Task statement. Among the lines below, return each one that contains the word "dass".

Listed entries.

- - - - - - -

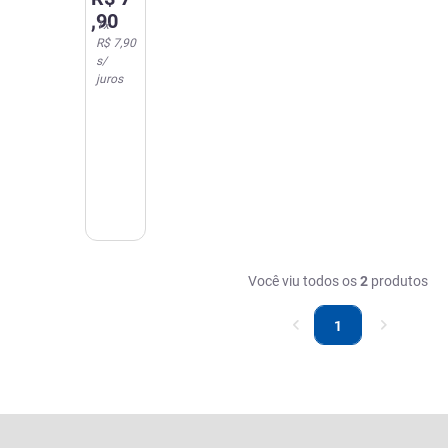
Cinza
,
90
1
x
R$ 7,90
s/
juros
Você viu todos os
2
produtos
1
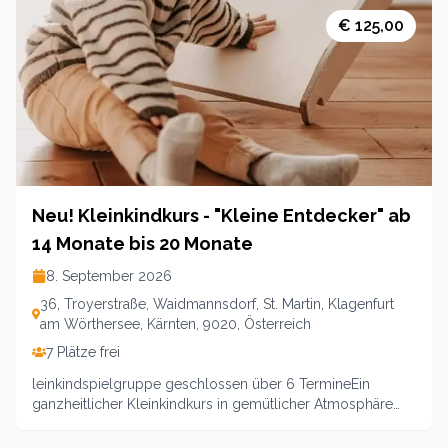
ZentrumLeitung: Carina Ehrlich1500 - 1630 UhrOrt:
Klagenfurt a. Ws., Eltern-Kind-Zentrum,Troyerstraße
€ 125,00
36Kosten: 15,-- (17-- für Nichtmitglieder)Anmeldung
erforderlich
Neu! Kleinkindkurs - "Kleine Entdecker" ab
14 Monate bis 20 Monate
8. September 2026
36, Troyerstraße, Waidmannsdorf, St. Martin, Klagenfurt
am Wörthersee, Kärnten, 9020, Österreich
7 Plätze frei
leinkindspielgruppe geschlossen über 6 TermineEin
ganzheitlicher Kleinkindkurs in gemütlicher Atmosphäre
mit Spielanregungen, viel Bewegung, Sing- und
Schaukelspielen sowie Austausch mit anderen Eltern.1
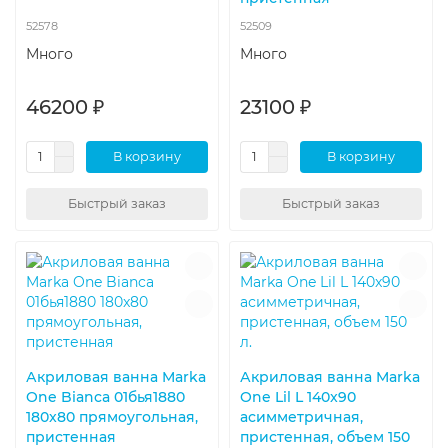
52578
52509
Много
Много
46200 ₽
23100 ₽
В корзину
В корзину
Быстрый заказ
Быстрый заказ
Акриловая ванна Marka
Акриловая ванна Marka
One Bianca 01бья1880
One Lil L 140x90
180x80 прямоугольная,
асимметричная,
пристенная
пристенная, объем 150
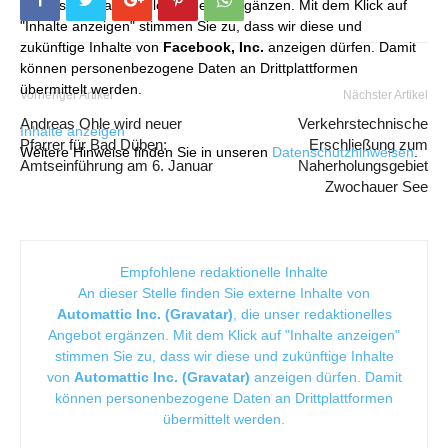
die unser redaktionelles Angebot ergänzen. Mit dem Klick auf
"Inhalte anzeigen" stimmen Sie zu, dass wir diese und
zukünftige Inhalte von
Facebook, Inc.
anzeigen dürfen. Damit
können personenbezogene Daten an Drittplattformen
übermittelt werden.
Vorheriger Artikel
Nächster Artikel
Andreas Ohle wird neuer
Verkehrstechnische
Inhalte anzeigen
Pfarrer für Bad Düben:
Erschließung zum
Weitere Hinweise finden Sie in unseren
Datenschutzhinweisen
.
Amtseinführung am 6. Januar
Naherholungsgebiet
Zwochauer See
Empfohlene redaktionelle Inhalte
An dieser Stelle finden Sie externe Inhalte von
Automattic Inc. (Gravatar)
, die unser redaktionelles
Angebot ergänzen. Mit dem Klick auf "Inhalte anzeigen"
stimmen Sie zu, dass wir diese und zukünftige Inhalte
von
Automattic Inc. (Gravatar)
anzeigen dürfen. Damit
können personenbezogene Daten an Drittplattformen
übermittelt werden.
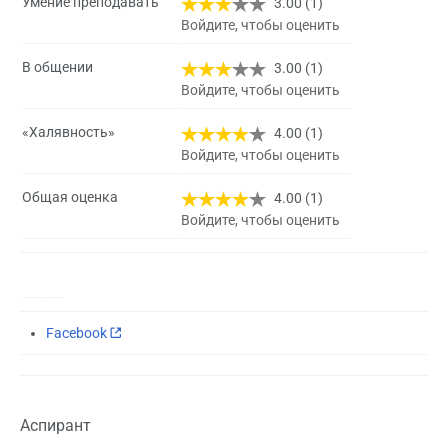
Умение преподавать
3.00 (1)
Войдите, чтобы оценить
В общении
3.00 (1)
Войдите, чтобы оценить
«Халявность»
4.00 (1)
Войдите, чтобы оценить
Общая оценка
4.00 (1)
Войдите, чтобы оценить
Facebook
Аспирант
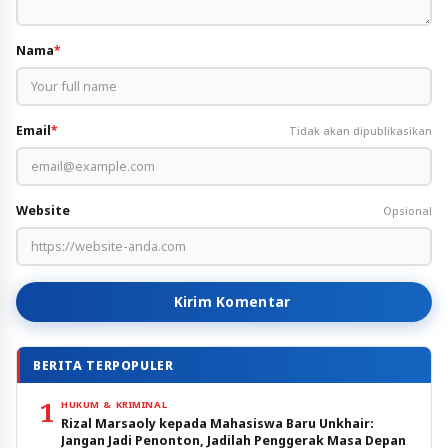
Nama
*
Email
*
Tidak akan dipublikasikan
Website
Opsional
Kirim Komentar
BERITA TERPOPULER
1
HUKUM & KRIMINAL
Rizal Marsaoly kepada Mahasiswa Baru Unkhair:
Jangan Jadi Penonton, Jadilah Penggerak Masa Depan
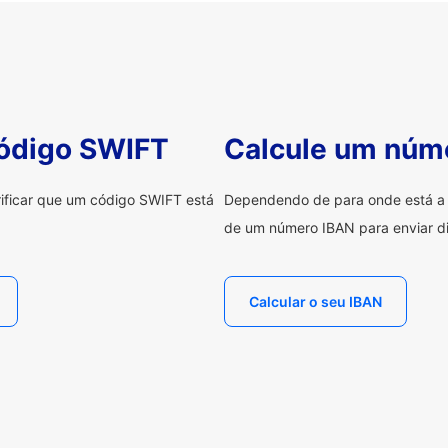
código SWIFT
Calcule um núm
erificar que um código SWIFT está
Dependendo de para onde está a e
de um número IBAN para enviar di
Calcular o seu IBAN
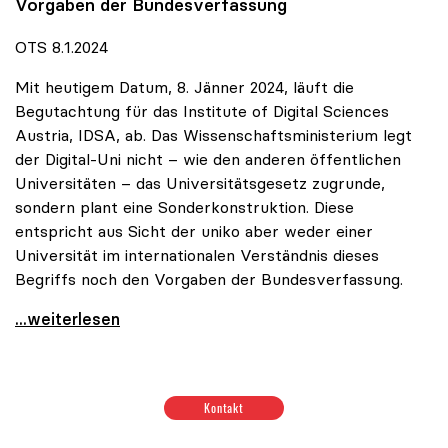
Vorgaben der Bundesverfassung
OTS 8.1.2024
Mit heutigem Datum, 8. Jänner 2024, läuft die
Begutachtung für das Institute of Digital Sciences
Austria, IDSA, ab. Das Wissenschaftsministerium legt
der Digital-Uni nicht – wie den anderen öffentlichen
Universitäten – das Universitätsgesetz zugrunde,
sondern plant eine Sonderkonstruktion. Diese
entspricht aus Sicht der uniko aber weder einer
Universität im internationalen Verständnis dieses
Begriffs noch den Vorgaben der Bundesverfassung.
uniko zu Gesetzesentwurf: Geplante Digital-Uni
...weiterlesen
Positionen zum Thema Budget & Ressourcen
|
Positione
Kontakt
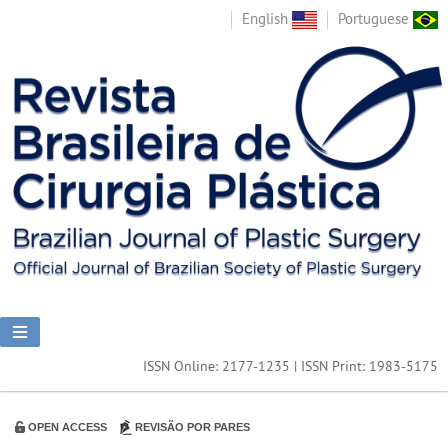
English
Portuguese
ISSN Online: 2177-1235 | ISSN Print: 1983-5175
OPEN ACCESS
REVISÃO POR PARES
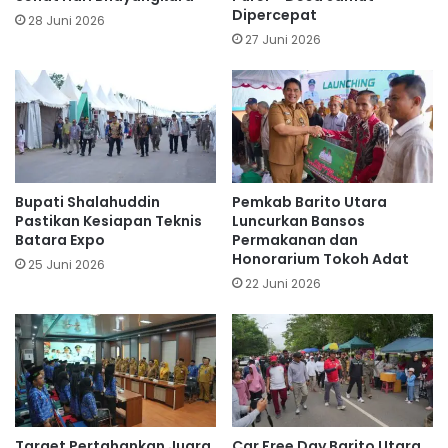
Dipercepat
28 Juni 2026
27 Juni 2026
Bupati Shalahuddin
Pemkab Barito Utara
Pastikan Kesiapan Teknis
Luncurkan Bansos
Batara Expo
Permakanan dan
Honorarium Tokoh Adat
25 Juni 2026
22 Juni 2026
Target Pertahankan Juara
Car Free Day Barito Utara,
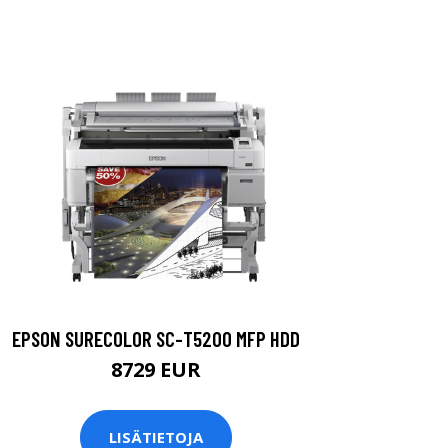
EPSON SURECOLOR SC-T5200 MFP HDD
8729 EUR
LISÄTIETOJA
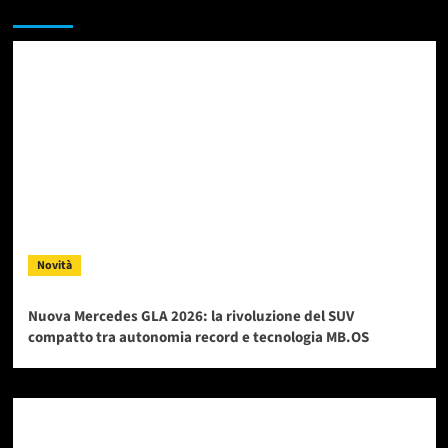
Da non perdere
Novità
Nuova Mercedes GLA 2026: la rivoluzione del SUV
compatto tra autonomia record e tecnologia MB.OS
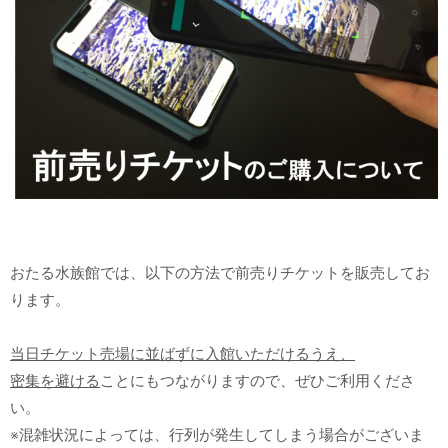
おたる水族館では、以下の方法で前売りチケットを販売してお
ります。
当日チケット売場に並ばずに入館いただけるうえ、
密集を避ける
ことにもつながりますので、ぜひご利用くださ
い。
※混雑状況によっては、行列が発生してしまう場合がございま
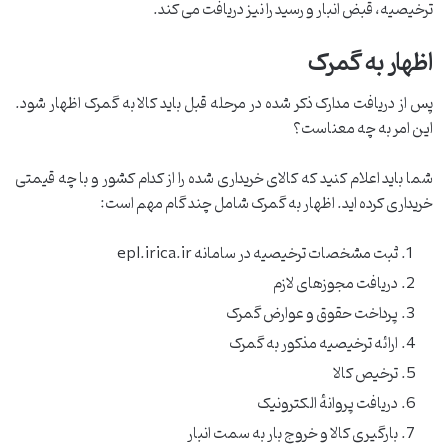
ترخیصیه، قبض انبار و رسید را نیز دریافت می کند.
اظهار به گمرک
پس از دریافت مدارک ذکر شده در مرحله قبل باید کالا به گمرک اظهار شود.
این امر به چه معناست؟
شما باید اعلام کنید که کالای خریداری شده را از کدام کشور و با چه قیمتی
خریداری کرده اید. اظهار به گمرک شامل چند گام مهم است:
ثبت مشخصات ترخیصیه در سامانه epl.irica.ir
دریافت مجوزهای لازم
پرداخت حقوق و عوارض گمرک
ارائه ترخیصیه مذکور به گمرک
ترخیص کالا
دریافت پروانهٔ الکترونیک
بارگیری کالا و خروج بار به سمت انبار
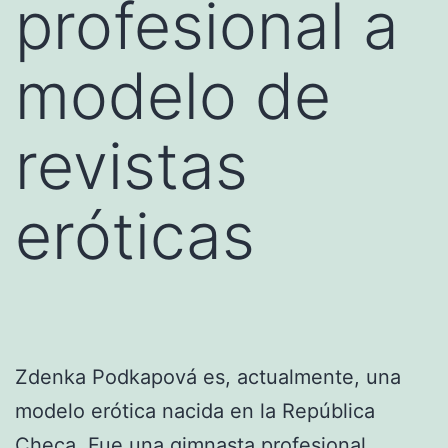
profesional a
modelo de
revistas
eróticas
Zdenka Podkapová es, actualmente, una
modelo erótica nacida en la República
Checa. Fue una gimnasta profesional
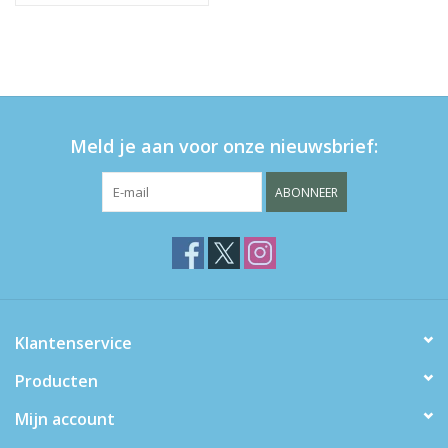
Meld je aan voor onze nieuwsbrief:
ABONNEER
Klantenservice
Producten
Mijn account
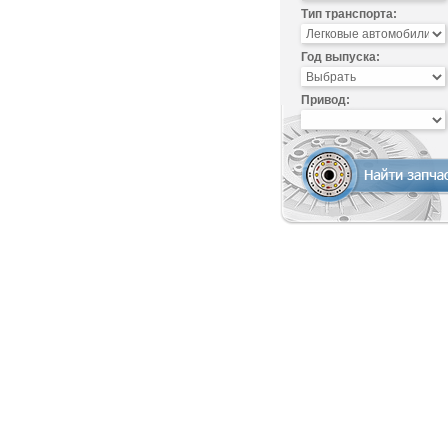
Тип транспорта:
Год выпуска:
Привод:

- - - - - - -

Answer to the exercise.
"Inhalte anzeigen" stimmen Sie zu, dass wir diese und
stimmen Sie zu, dass wir diese und zukünftige Inhalte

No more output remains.